Last week, researchers at the Public Interest Research Group published an alarming report in which they found that an AI-powered teddy bear from the children’s toymaker FoloToy was giving out instructions on how to light matches, and even waxing lyrical about the ins-and-outs of various sexual fetishes.
Now OpenAI, whose model GPT-4o was used to power the toy, is pulling the plug.
On Friday, the ChatGPT maker confirmed that it had cut off FoloToy’s access to its AI models, a move from OpenAI that could invite additional pressure onto itself to strictly police businesses that use its products— especially as it enters a major partnership with Mattel, one of the largest toymakers in the world.
“I can confirm we’ve suspended this developer for violating our policies,” an OpenAI spokesperson told PIRG in an emailed statement.
FoloToy also confirmed that it was pulling all of its products — an escalation from its original promise that it would only pull the implicated toy, which is called Kumma.

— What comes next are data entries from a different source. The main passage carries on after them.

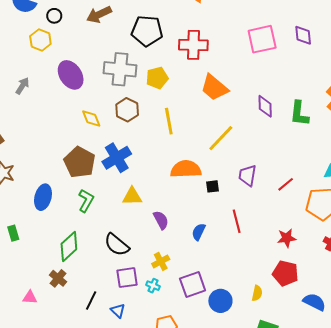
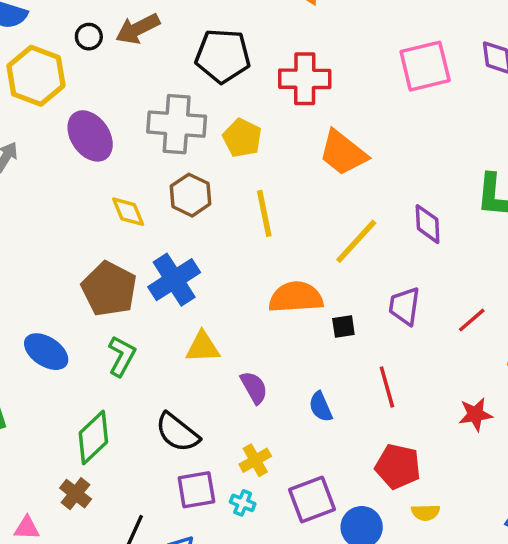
black circle: (54, 16) -> (89, 37), moved
yellow hexagon: (40, 40) -> (36, 76), size x1.5
yellow pentagon: (157, 78) -> (242, 138), turned -30
purple diamond: (265, 106) -> (428, 224), moved
blue ellipse: (43, 197) -> (46, 352), turned -70
blue semicircle: (199, 232) -> (321, 407), turned -48
red pentagon: (285, 273) -> (398, 466), moved
yellow semicircle: (257, 293) -> (426, 512), turned 77

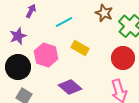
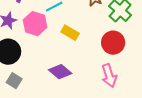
pink hexagon: (46, 55) -> (35, 24), moved

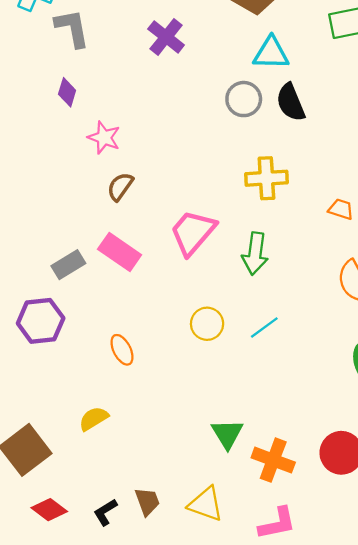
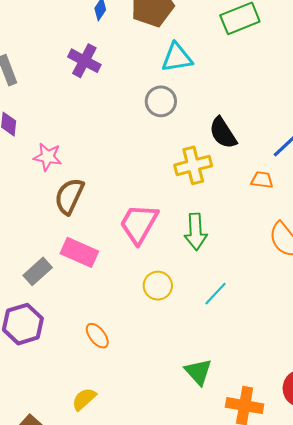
black semicircle: (291, 102) -> (223, 133), moved
brown semicircle: (120, 187) -> (69, 196), size x1.4
yellow circle: (207, 324) -> (158, 286), moved
green triangle: (227, 434) -> (198, 372), moved

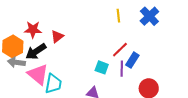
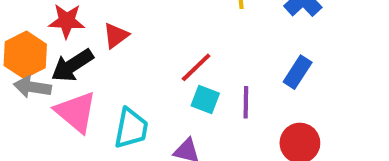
red line: (120, 50) -> (196, 67), moved
blue rectangle: (132, 60) -> (298, 72), moved
cyan trapezoid: (53, 84) -> (131, 128), moved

“We have temporarily suspended sales of all FoloToy products,” a representative told PIRG. “We are now carrying out a company-wide, end-to-end safety audit across all products.”
For PIRG, the actions are a welcome move, but a minor victory.
“It’s great to see these companies taking action on problems we’ve identified. But AI toys are still practically unregulated, and there are plenty you can still buy today,” report coauthor RJ Cross, director of PIRG’s Our Online Life Program, said in a new statement. “Removing one problematic product from the market is a good step, but far from a systemic fix.”
PIRG’s report tested three toys designed for children between the ages of 3-12 years old, but it was FoloToy’s Kumma that demonstrated the worst guardrails by far, if there were any to be seen at all.
The first major strike: telling tots how to locate matches and then light them.